# [Problem details]
For this exercise, repeat exactly the lines below starting at the line holding "amente fijado" and ending at the line holding "O Diretor Relator, ao", both included, with no extra lines and no pictures.

# [Data for processing]
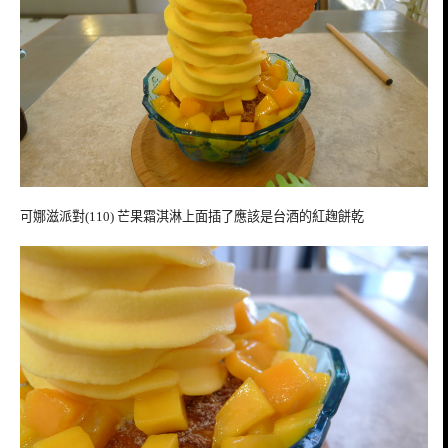
可娜滋派對(110) 芒果霜淇淋上面插了應該是台酒的紅趜餅乾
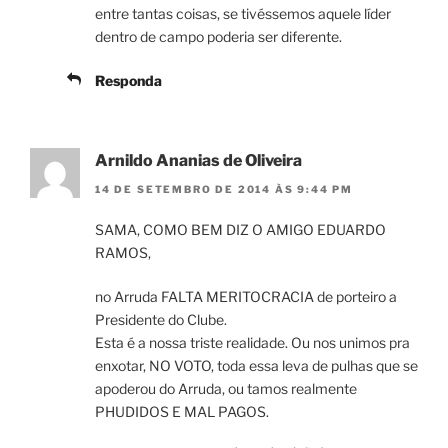
entre tantas coisas, se tivéssemos aquele líder
dentro de campo poderia ser diferente.
Responda
Arnildo Ananias de Oliveira
14 DE SETEMBRO DE 2014 ÀS 9:44 PM
SAMA, COMO BEM DIZ O AMIGO EDUARDO
RAMOS,
no Arruda FALTA MERITOCRACIA de porteiro a
Presidente do Clube.
Esta é a nossa triste realidade. Ou nos unimos pra
enxotar, NO VOTO, toda essa leva de pulhas que se
apoderou do Arruda, ou tamos realmente
PHUDIDOS E MAL PAGOS.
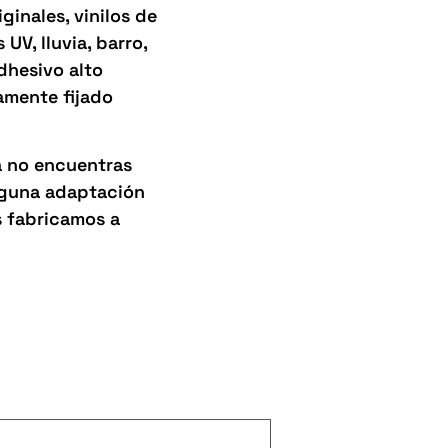
inales, vinilos de
UV, lluvia, barro,
adhesivo alto
amente fijado
a no encuentras
alguna adaptación
s fabricamos a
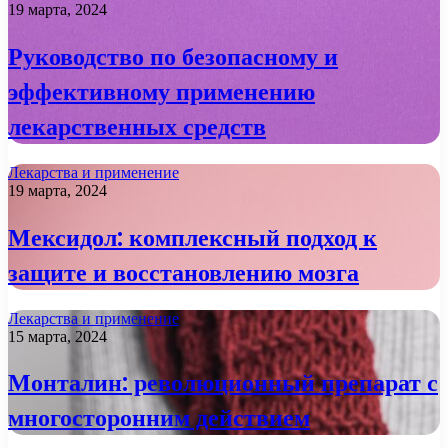
19 марта, 2024
Руководство по безопасному и
эффективному применению
лекарственных средств
Лекарства и применение
19 марта, 2024
Мексидол: комплексный подход к
защите и восстановлению мозга
Лекарства и применение
15 марта, 2024
Монталин: революционный препарат с
многосторонним действием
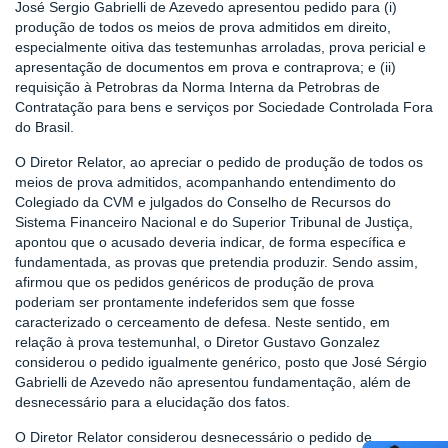
José Sergio Gabrielli de Azevedo apresentou pedido para (i)
produção de todos os meios de prova admitidos em direito,
especialmente oitiva das testemunhas arroladas, prova pericial e
apresentação de documentos em prova e contraprova; e (ii)
requisição à Petrobras da Norma Interna da Petrobras de
Contratação para bens e serviços por Sociedade Controlada Fora
do Brasil.
O Diretor Relator, ao apreciar o pedido de produção de todos os
meios de prova admitidos, acompanhando entendimento do
Colegiado da CVM e julgados do Conselho de Recursos do
Sistema Financeiro Nacional e do Superior Tribunal de Justiça,
apontou que o acusado deveria indicar, de forma específica e
fundamentada, as provas que pretendia produzir. Sendo assim,
afirmou que os pedidos genéricos de produção de prova
poderiam ser prontamente indeferidos sem que fosse
caracterizado o cerceamento de defesa. Neste sentido, em
relação à prova testemunhal, o Diretor Gustavo Gonzalez
considerou o pedido igualmente genérico, posto que José Sérgio
Gabrielli de Azevedo não apresentou fundamentação, além de
desnecessário para a elucidação dos fatos.
O Diretor Relator considerou desnecessário o pedido de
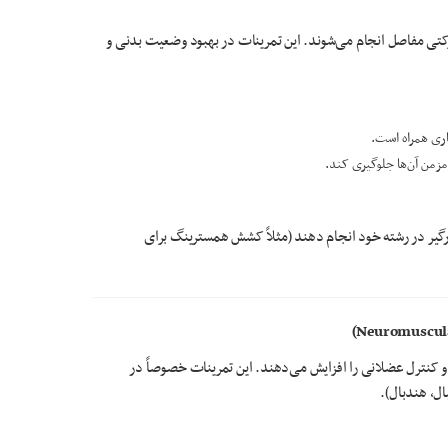
ی مفاصل انجام می‌شوند. این تمرینات در بهبود وضعیت بدنی و
اری همراه است.
زمن آن‌ها جلوگیری کند.
گیر در رشته خود انجام دهند (مثلاً کشش همسترینگ برای
ادلی موجب بهبود حس عمقی (proprioception) شده و کنترل عضلانی را افزایش می‌دهند. این تمرینات خصوصاً در
ال، هندبال).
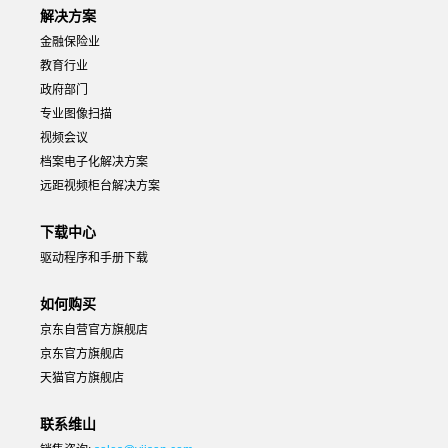
解决方案
金融保险业
教育行业
政府部门
专业图像扫描
视频会议
档案电子化解决方案
远距视频柜台解决方案
下载中心
驱动程序和手册下载
如何购买
京东自营官方旗舰店
京东官方旗舰店
天猫官方旗舰店
联系维山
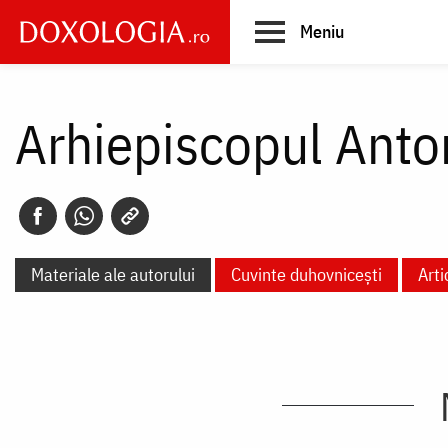
Skip
Meniu
to
main
Main
content
navigation
Arhiepiscopul Anto
Materiale ale autorului
Cuvinte duhovnicești
Arti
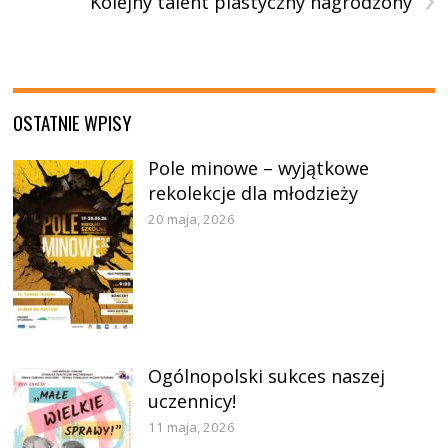
Kolejny talent plastyczny nagrodzony
OSTATNIE WPISY
Pole minowe – wyjątkowe
rekolekcje dla młodzieży
20 maja, 2026
Ogólnopolski sukces naszej
uczennicy!
11 maja, 2026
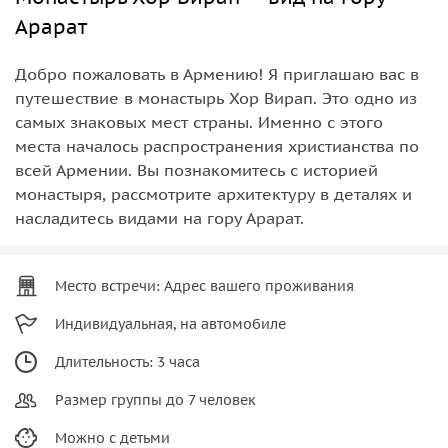
Арарат
Добро пожаловать в Армению! Я приглашаю вас в
путешествие в монастырь Хор Вирап. Это одно из
самых знаковых мест страны. Именно с этого
места началось распространения христианства по
всей Армении. Вы познакомитесь с историей
монастыря, рассмотрите архитектуру в деталях и
насладитесь видами на гору Арарат.
Место встречи: Адрес вашего проживания
Индивидуальная, на автомобиле
Длительность: 3 часа
Размер группы до 7 человек
Можно с детьми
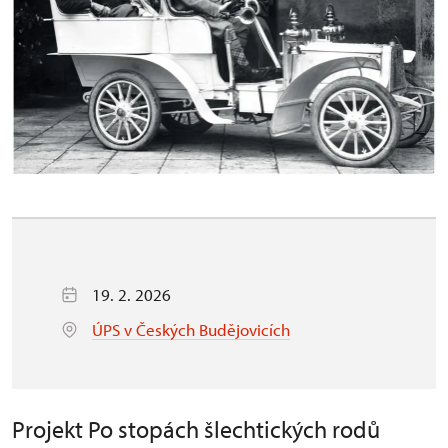
19. 2. 2026
ÚPS v Českých Budějovicích
Projekt Po stopách šlechtických rodů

# [Your response]
amente fijado
a no encuentras
alguna adaptación
s fabricamos a
19 марта, 2024
Руководство по безопасному и
эффективному применению
лекарственных средств
Лекарства и применение
19 марта, 2024
Мексидол: комплексный подход к
защите и восстановлению мозга
Лекарства и применение
15 марта, 2024
Монталин: революционный препарат с
многосторонним действием
José Sergio Gabrielli de Azevedo apresentou pedido para (i)
produção de todos os meios de prova admitidos em direito,
especialmente oitiva das testemunhas arroladas, prova pericial e
apresentação de documentos em prova e contraprova; e (ii)
requisição à Petrobras da Norma Interna da Petrobras de
Contratação para bens e serviços por Sociedade Controlada Fora
do Brasil.
O Diretor Relator, ao apreciar o pedido de produção de todos os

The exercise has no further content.